The volume deals with the history of the concept of Arya and Aryans in East and West, with the linguistic, textual and archaeological evidence in South Asia and beyond.
The terms Aryan and Non-Aryan, corresponding to Sanskrit Arya and an Arya, can readily be shown that among the literary traditions indigenous to South Asia have always evoked strong responses, both positive and negative, as they continue to do even today; but it can also be shown that while they designate a boundary that is in some sense an ethnic one in the Veda, in other literatures the distinction has a religious or moral character.
There have been reconsiderations and reinterpretations of the terms within and outside of the academy. There is on the one hand the established view of a migration of Aryans into South Asia; on the other hand there are new voices calling the whole endeavor fanciful, motivated by colonialism, "Orientalism", nationalism, or something else. What is startling is that the criticism of the status quo comes from completely different directions.
Johannes Bronkhorst is Professor of Sanskrit and Indian Studies at the University of Lausanne, Switzerland.

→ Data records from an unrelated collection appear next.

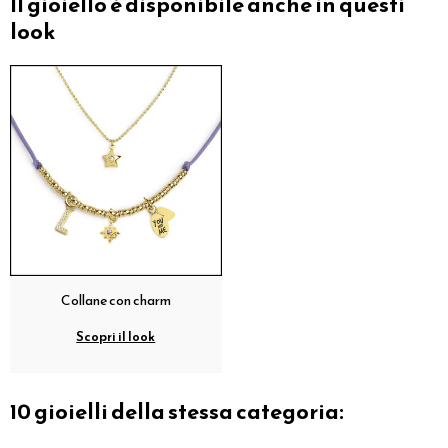
Il gioiello è disponibile anche in questi
look
Collane con charm
Scopri il look
10 gioielli della stessa categoria: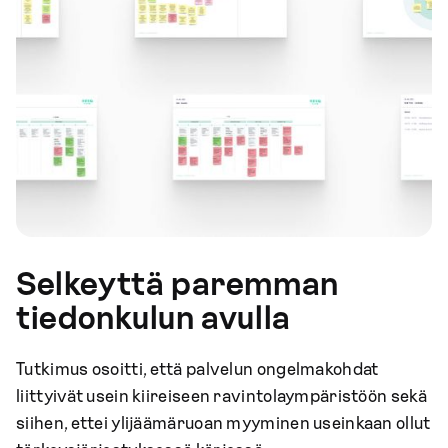
Selkeyttä paremman
tiedonkulun avulla
Tutkimus osoitti, että palvelun ongelmakohdat
liittyivät usein kiireiseen ravintolaympäristöön sekä
siihen, ettei ylijäämäruoan myyminen useinkaan ollut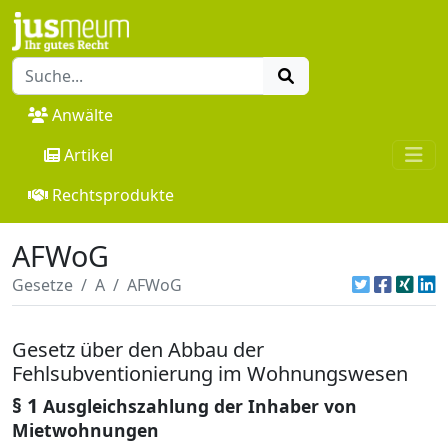
Anwälte
Artikel
Rechtsprodukte
AFWoG
Gesetze
A
AFWoG
Gesetz über den Abbau der
Fehlsubventionierung im Wohnungswesen
§ 1
Ausgleichszahlung der Inhaber von
Mietwohnungen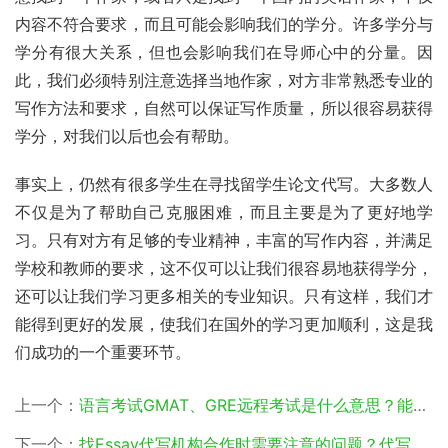
内容不符合要求，而且可能会影响我们的学分。许多学分与
学分有很大关系，但也会影响我们在导师心中的分量。因
此，我们必须特别注意选择当地作家，对方非常熟悉专业的
写作方法和要求，自然可以保证写作质量，所以很容易获得
学分，对我们以后也会有帮助。
事实上，仍然有很多学生在寻找留学生论文代写。大多数人
不仅是为了帮助自己克服困难，而且主要是为了更好地学
习。只有对方有足够的专业精神，丰富的写作内容，并满足
学校和教师的要求，这不仅可以让我们很容易地获得学分，
还可以让我们学习更多相关的专业知识。只有这样，我们才
能得到更好的发展，使我们在国外的学习更加顺利，这是我
们成功的一个重要环节。
上一个：
语言考试GMAT、GRE远程考试是什么意思？能不能保证安全和成绩？
下一个：
找Essay代写机构合作时需要注意的问题？代写机构一定能为我们完成作业吗？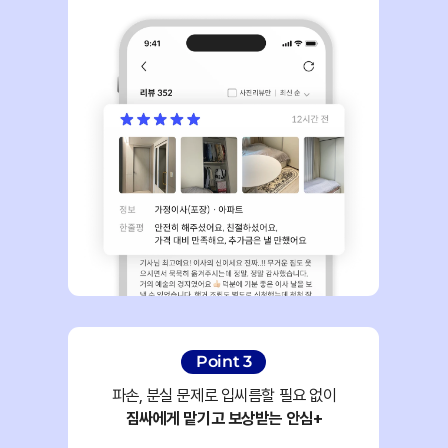
Point 3
파손, 분실 문제로 입씨름할 필요 없이
짐싸에게 맡기고 보상받는 안심+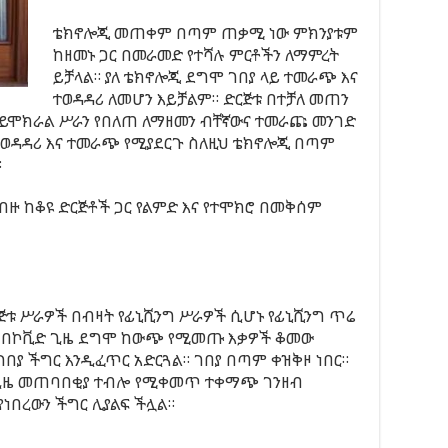
ቴክኖሎጂ መጠቀም በጣም ጠቃሚ ነው ምክንያቱም
ከዘመኑ ጋር በመራመድ የተሻሉ ምርቶችን ለማምረት
ይቻላል። ያለ ቴክኖሎጂ ደግሞ ገበያ ላይ ተመራጭ እና
ተወዳዳሪ ለመሆን እይቻልም። ድርጅቱ በተቻለ መጠን
ይሞክራል ሥራን የበለጠ ለማዘመን ብቸኛውና ተመራጩ መንገድ
 ተወዳዳሪ እና ተመራጭ የሚያደርጉ ስለዚህ ቴክኖሎጂ በጣም
።
ብዙ ከቆዩ ድርጅቶች ጋር የልምድ እና የተሞክሮ በመቅሰም
ድርጅቱ ሥራዎች በብዛት የፊኒሺንግ ሥራዎች ሲሆኑ የፊኒሺንግ ጥሬ
። በኮቪድ ጊዜ ደግሞ ከውጭ የሚመጡ እቃዎች ቆመው
የገበያ ችግር እንዲፈጥር አድርጓል። ገበያ በጣም ቀዝቅዞ ነበር።
ነት ጊዜ መጠባበቂያ ተብሎ የሚቀመጥ ተቀማጭ ገንዘብ
ነበረውን ችግር ሊያልፍ ችሏል።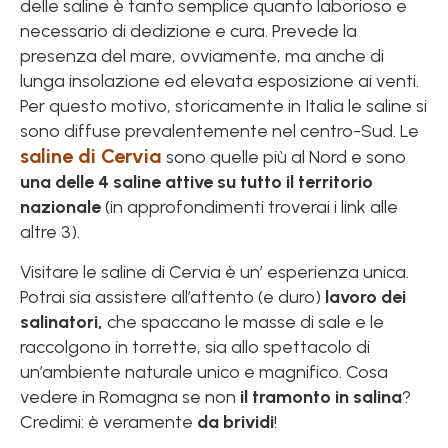
delle saline è tanto semplice quanto laborioso e
necessario di dedizione e cura. Prevede la
presenza del mare, ovviamente, ma anche di
lunga insolazione ed elevata esposizione ai venti.
Per questo motivo, storicamente in Italia le saline si
sono diffuse prevalentemente nel centro-Sud. Le
saline di Cervia
sono quelle più al Nord e sono
una delle 4 saline attive su tutto il territorio
nazionale
(in approfondimenti troverai i link alle
altre 3).
Visitare le saline di Cervia è un’ esperienza unica.
Potrai sia assistere all’attento (e duro)
lavoro dei
salinatori,
che spaccano le masse di sale e le
raccolgono in torrette, sia allo spettacolo di
un’ambiente naturale unico e magnifico. Cosa
vedere in Romagna se non
il tramonto in salina
?
Credimi: è veramente
da brividi
!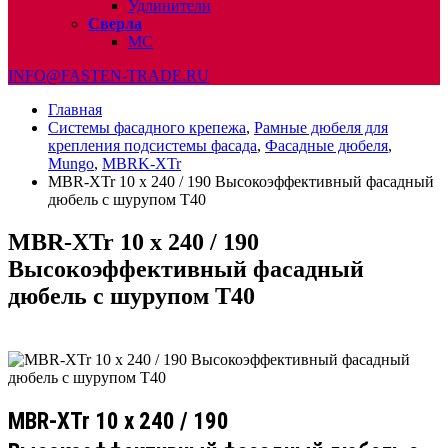
Удлинители
Сверла
МС
INFO@FASTEN-TRADE.RU
Главная
Системы фасадного крепежа
,
Рамные дюбеля для
крепления подсистемы фасада
,
Фасадные дюбеля
,
Mungo
,
MBRK-XTr
MBR-XTr 10 x 240 / 190 Высокоэффективный фасадный
дюбель с шурупом Т40
MBR-XTr 10 x 240 / 190
Высокоэффективный фасадный
дюбель с шурупом Т40
MBR-XTr 10 x 240 / 190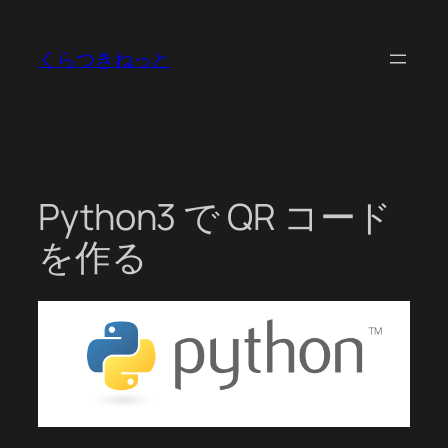
内
容
くらつきねっと
を
ス
キ
ッ
プ
Python3 で QR コード
を作る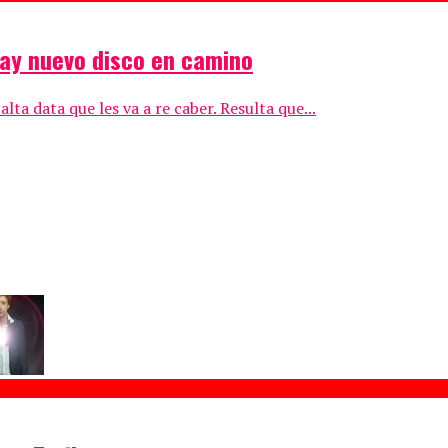
hay nuevo disco en camino
a data que les va a re caber. Resulta que...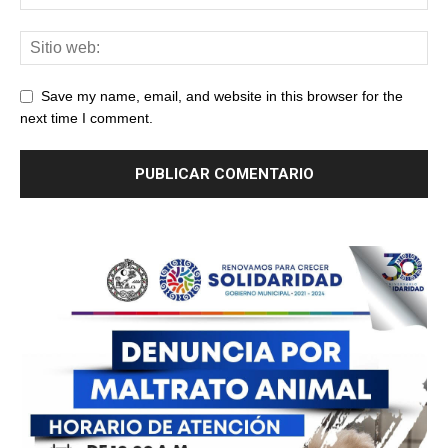
Save my name, email, and website in this browser for the
next time I comment.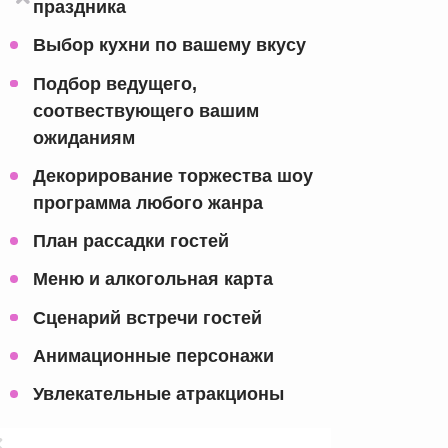
праздника
Выбор кухни по вашему вкусу
Подбор ведущего,
соотвествующего вашим
ожиданиям
Декорирование торжества шоу
программа любого жанра
План рассадки гостей
Меню и алкогольная карта
Сценарий встречи гостей
Анимационные персонажи
Увлекательные атракционы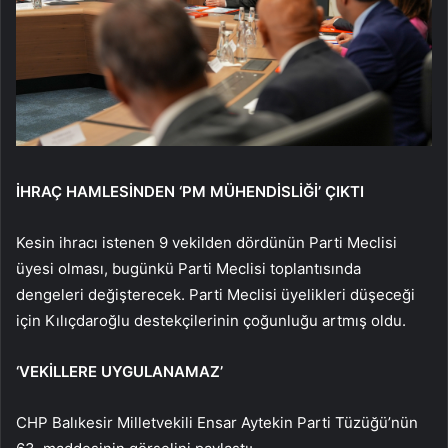
İHRAÇ HAMLESİNDEN ‘PM MÜHENDİSLİĞİ’ ÇIKTI
Kesin ihracı istenen 9 vekilden dördünün Parti Meclisi
üyesi olması, bugünkü Parti Meclisi toplantısında
dengeleri değişterecek. Parti Meclisi üyelikleri düşeceği
için Kılıçdaroğlu destekçilerinin çoğunluğu artmış oldu.
‘VEKİLLERE UYGULANAMAZ’
CHP Balıkesir Milletvekili Ensar Aytekin Parti Tüzüğü’nün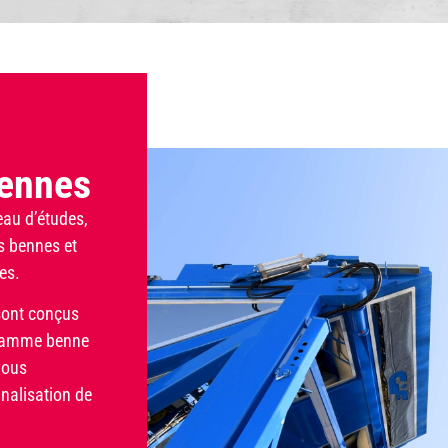
bennes
eau d’études,
s bennes et
es.
 sont conçus
 gamme benne
vous
nalisation de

Madhav M. Deshpande is Professor in the Department of Asian Languages and Cultures, University of Michigan, USA.
The terms Aryan and Non-Aryan, corresponding to Sanskrit arya and an arya, have had a notorious career in the modern world as foundational concepts for racist thinking. How have they operated in South Asia? So far from being foundational, the Aryan /Non-Aryan distinction is unstable and various in its referents, historically contingent and socially constructed. It can readily be shown that among the literary traditions indigenous to South Asia the terms have always evoked strong responses, positive and negative, as they do today; but it can also be shown that while they designate a boundary that is in some sense an ethnic one in the Veda, in other literatures the distinction has a religious or moral character. The Orientalist scholarship of the last two centuries has given new and various constructions to the received Aryan / Non-Aryan distinction(s), constructions which have linguistic, racial, historical or even art-historical referents. Recently there have been reconsiderations and reinterpretations of the terms within and outside of the academy. There is on the one hand the established view of a migration of Aryans into South Asia: on the other hand there are new voices calling the whole endeavor fanciful, motivated by colonialism, "Orientalism", nationalism, or something else. What is startling is that the criticism of the status quo comes from completely different directions. In South Asia the terms have also played a significant role in the recent growth of a politics of religious nationalism, and the recon-structions of South Asian history that goes with it.
Since the time seemed ripe of a collective re-examination of the Aryan/Non-Aryan distinction, it was decided to organize a conference, under the joint auspices of the Universities of Michigan and Lausanne. (An earlier conference of this kind, the first Michigan conference on "Aryan and Non-Aryan in India" was held at Ann Arbor in December 1976, and its proceed-ings, edited by Madhav Deshpande and Peter Hook, were published in 1979 from Ann Arbor in the series: Michigan Papers on South and Southeast Asia, No. 14, Center for South and Southeast Asian Studies, The University of Michigan.) For such a re-examination to move discussion forward, rather than around well-trodden paths, it has to fulfil certain conditions. First, it has to examine the distinction in all its spheres of reference: ancient literature and history, the Orientalist scholarship of the last two centuries, and contemporary South Asian politics. Second, it has to treat the issue as simultaneously one of substance, one of the genealogy of ideas, and one of the politics of knowledge. The time is past when it can be treated as a substantive question as to the "facts" in isolation from historical and political "overtones". But equally the time has now come when the substantive content of knowledge on this question has to be engaged seriously and non-dismissively. For in any imaginable future the terms Aryan and Non-Aryan are likely to persist, and cannot be wished out of existence. Therefore, to be truly helpful scholars need to join in an effort of informed reconstruction, and not be content with an act of deconstruction under the illusion that criticism of texts can make things in the real world go away. The conference "Aryan and Non-Aryan in South Asia: evidence, interpretations, ideologies" invited participation in that effort.